§ **Record extracts**
---

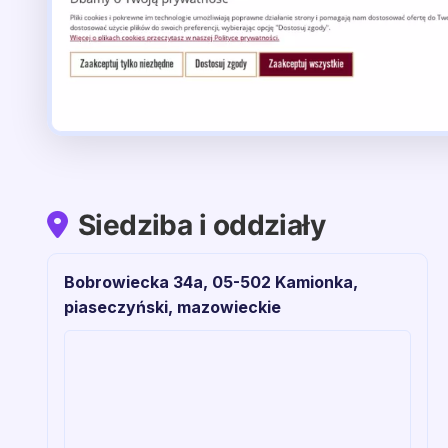
Siedziba i oddziały
Bobrowiecka 34a, 05-502 Kamionka,
piaseczyński, mazowieckie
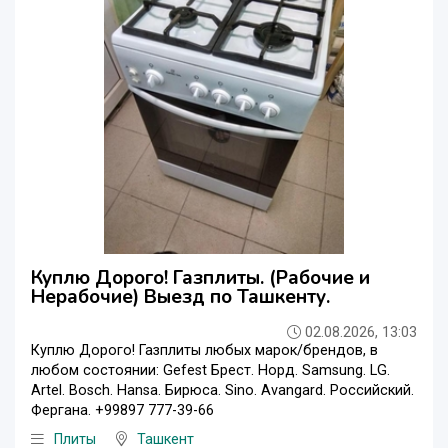
Куплю Дорого! Газплиты. (Рабочие и
Нерабочие) Выезд по Ташкенту.
02.08.2026, 13:03
Куплю Дорого! Газплиты любых марок/брендов, в
любом состоянии: Gefest Брест. Норд. Samsung. LG.
Artel. Bosch. Hansa. Бирюса. Sino. Avangard. Российский.
Фергана. +99897 777-39-66
Плиты
Ташкент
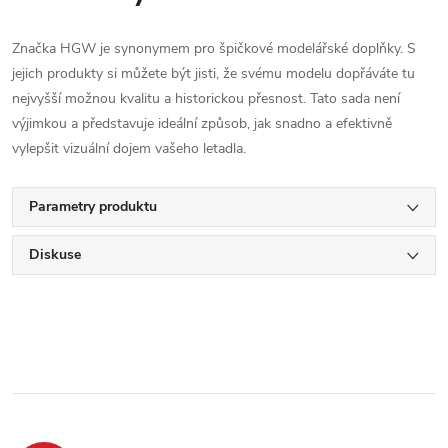
Značka HGW je synonymem pro špičkové modelářské doplňky. S
jejich produkty si můžete být jisti, že svému modelu dopřáváte tu
nejvyšší možnou kvalitu a historickou přesnost. Tato sada není
výjimkou a představuje ideální způsob, jak snadno a efektivně
vylepšit vizuální dojem vašeho letadla.
Parametry produktu
Diskuse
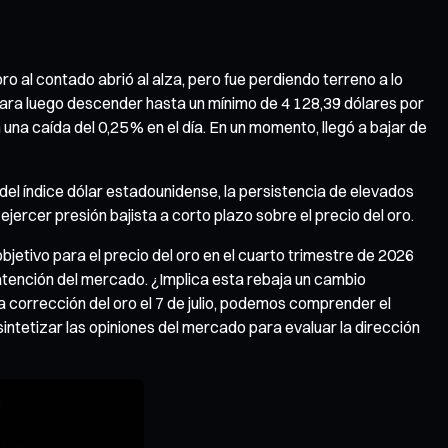
oro al contado abrió al alza, pero fue perdiendo terreno a lo
para luego descender hasta un mínimo de 4 128,39 dólares por
una caída del 0,25 % en el día. En un momento, llegó a bajar de
 índice dólar estadounidense, la persistencia de elevados
ercer presión bajista a corto plazo sobre el precio del oro.
jetivo para el precio del oro en el cuarto trimestre de 2026
 atención del mercado. ¿Implica esta rebaja un cambio
a corrección del oro el 7 de julio, podemos comprender el
sintetizar las opiniones del mercado para evaluar la dirección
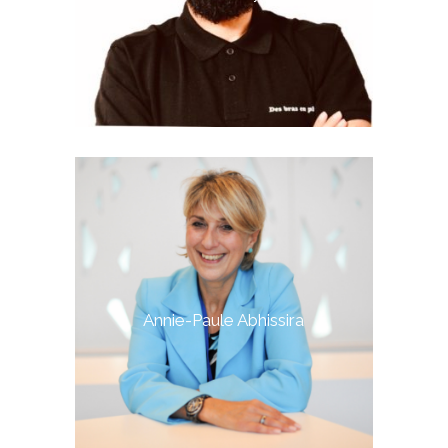
Annie-Paule Abhissira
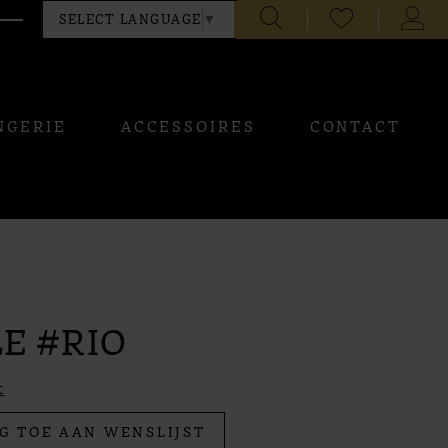
CHECK
TOGG
SELECT LANGUAGE
▼
WISHLIST
ACCO
NGERIE
ACCESSOIRES
CONTACT
E #RIO
t
G TOE AAN WENSLIJST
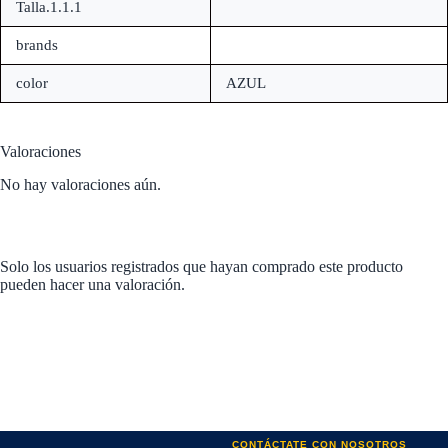
Talla.1.1.1
brands
color
AZUL
Valoraciones
No hay valoraciones aún.
Solo los usuarios registrados que hayan comprado este producto
pueden hacer una valoración.
CONTÁCTATE CON NOSOTROS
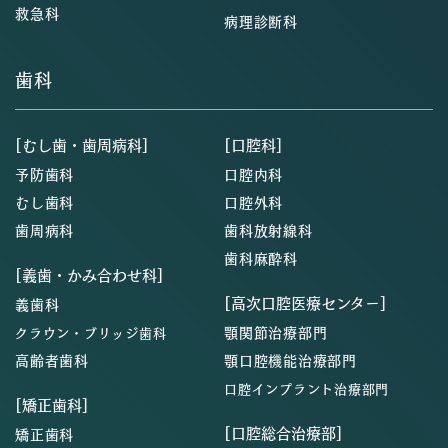
救急科
病理診断科
歯科
[むし歯・歯周病科]
[口腔科]
予防歯科
口腔内科
むし歯科
口腔外科
歯周病科
歯科放射線科
歯科麻酔科
[義歯・かみ合わせ科]
[高次口腔医療センター]
義歯科
顎関節治療部門
クラウン・ブリッジ歯科
高齢者歯科
顎口腔機能治療部門
口腔インプラント治療部門
[矯正歯科]
[口腔総合治療部]
矯正歯科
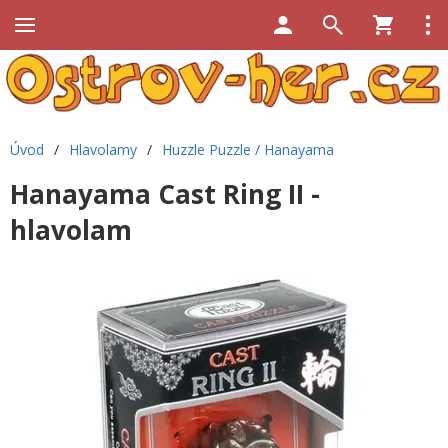
Úvod
/
Hlavolamy
/
Huzzle Puzzle / Hanayama
Hanayama Cast Ring II -
hlavolam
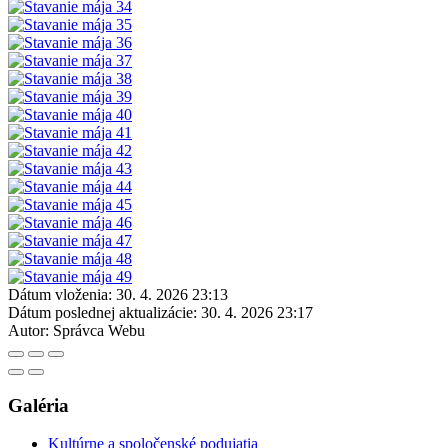
Dátum vloženia:
30. 4. 2026 23:13
Dátum poslednej aktualizácie:
30. 4. 2026 23:17
Autor:
Správca Webu
Galéria
Kultúrne a spoločenské podujatia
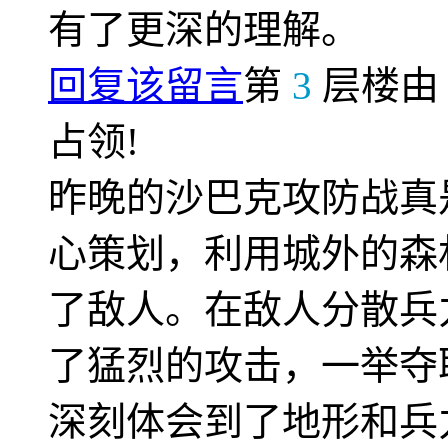
有了更深的理解。
回复该留言
第
3
层楼
占领!
昨晚的沙巴克攻防战真
心策划，利用城外的森
了敌人。在敌人分散兵
了猛烈的攻击，一举夺
深刻体会到了地形和兵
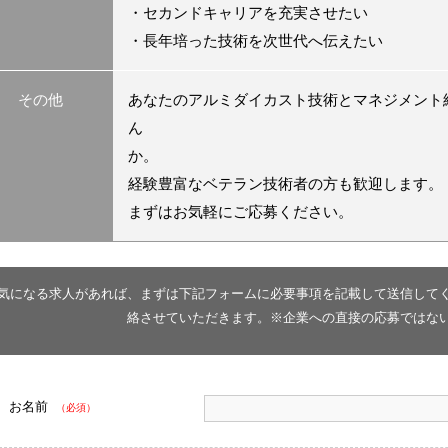
・セカンドキャリアを充実させたい
・長年培った技術を次世代へ伝えたい
その他
あなたのアルミダイカスト技術とマネジメント
ん
か。
経験豊富なベテラン技術者の方も歓迎します。
まずはお気軽にご応募ください。
気になる求人があれば、まずは下記フォームに必要事項を記載して送信して
絡させていただきます。※企業への直接の応募ではな
お名前
（必須）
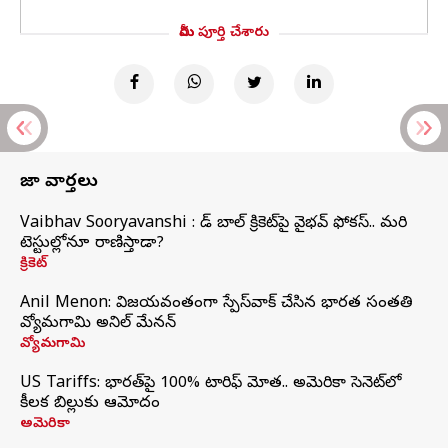
మీరు పూర్తి చేశారు
తాజా వార్తలు
Vaibhav Sooryavanshi : రెడ్ బాల్ క్రికెట్‌పై వైభవ్ ఫోకస్.. మరి
టెస్టుల్లోనూ రాణిస్తాడా?
క్రికెట్
Anil Menon: విజయవంతంగా స్పేస్‌వాక్‌ చేసిన భారత సంతతి
వ్యోమగామి అనిల్‌ మేనన్
వ్యోమగామి
US Tariffs: భారత్‌పై 100% టారిఫ్‌ మోత.. అమెరికా సెనెట్‌లో
కీలక బిల్లుకు ఆమోదం
అమెరికా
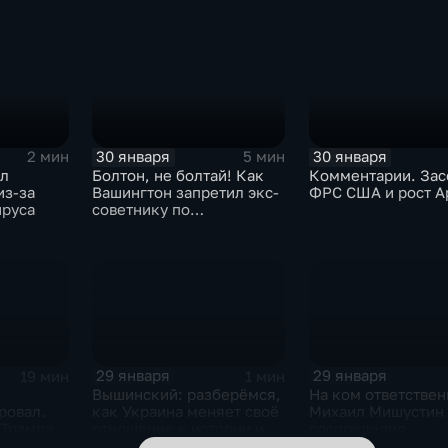
30 января
30 января
2 мин
5 мин
ыл
Болтон, не болтай! Как
Комментарии. Зас
из-за
Вашингтон запретил экс-
ФРС США и рост A
ируса
советнику по
безопасности делиться
воспоминаниями
29 января
29 января
19 мин
1 мин
Вышинский: разберёмся,
На ком ответствен
ровал.
как Украина меняет своё
Михаил Мишустин
 Трампа.
отношение к истории и
распределил
ская
почему
обязанности вице-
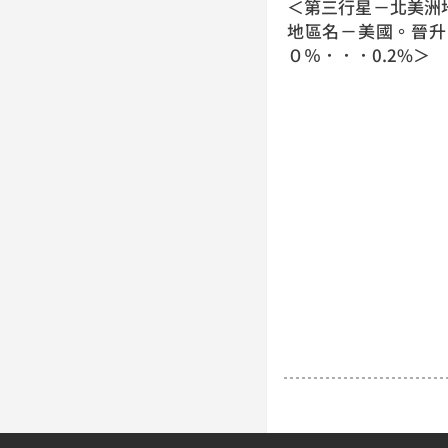
＜第三行星－北美洲
地區名－美國。晉升系
０％．．．0.2%＞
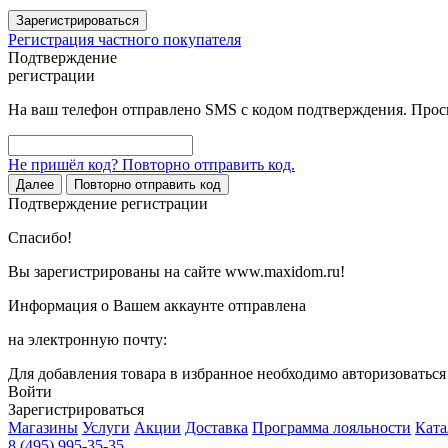
Зарегистрироваться
Регистрация частного покупателя
Подтверждение
регистрации
На ваш телефон отправлено SMS с кодом подтверждения. Проси
Не пришёл код? Повторно отправить код.
Далее
Повторно отправить код
Подтверждение регистрации
Спасибо!
Вы зарегистрированы на сайте www.maxidom.ru!
Информация о Вашем аккаунте отправлена
на электронную почту:
Для добавления товара в избранное необходимо авторизоватьс
Войти
Зарегистрироваться
Магазины
Услуги
Акции
Доставка
Программа лояльности
Ката
8 (495) 995-35-35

---

§ **Instructions for the task**
Search the entries for the word "Куплю" and report how many lines contain it, as a bare number.

§ **Exercise result**
2